Onu bana ait değil gibi görüyordum. Zorla kabul etmeye çalıştığım, kendimden hesap soruyordu. Zorla kabul etmeye çalıştığım, kendime yaptığından utanması gerektiğini haykırıyordu. Ve ona baskın geliyordu.
Bir yanım özünü elinde taşımanın sevincini duyuyor, bir yanım büsbütün suçluluğa batıyordu.
Atölyeden çıktığımda koltuğumun altında dışarıdan gözükmeyecek şekilde tutuyordum tabloyu. Biri görse bana kötü laflar edecekti sanki. Sanki bir günah işlemiş ve günah mabedinden çıkıyordum.

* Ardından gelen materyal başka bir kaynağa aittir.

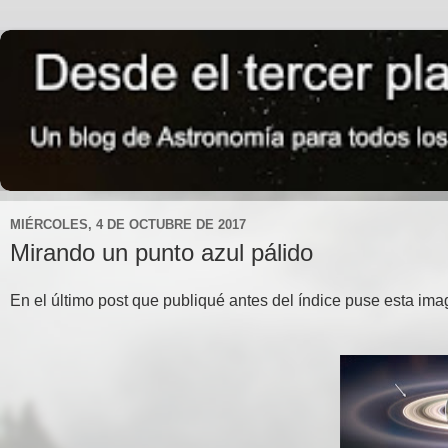
MIÉRCOLES, 4 DE OCTUBRE DE 2017
Mirando un punto azul pálido
En el último post que publiqué antes del índice puse esta ima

Onu kaldığım yere götüremezdim. Orayla büsbütün tezattı o. O herkesin aynı olduğu, biri diğerinden farklı bir adım dahi atsa geri kalanlar tarafından aşağılandığı ve hakarete uğradığı acınası aynilik zindanına koltuğumun altında renklere bezeli bir fil tablosuyla girersem onu dolabıma koyana kadar yaşayacaklarımı hayal dahi edemiyordum.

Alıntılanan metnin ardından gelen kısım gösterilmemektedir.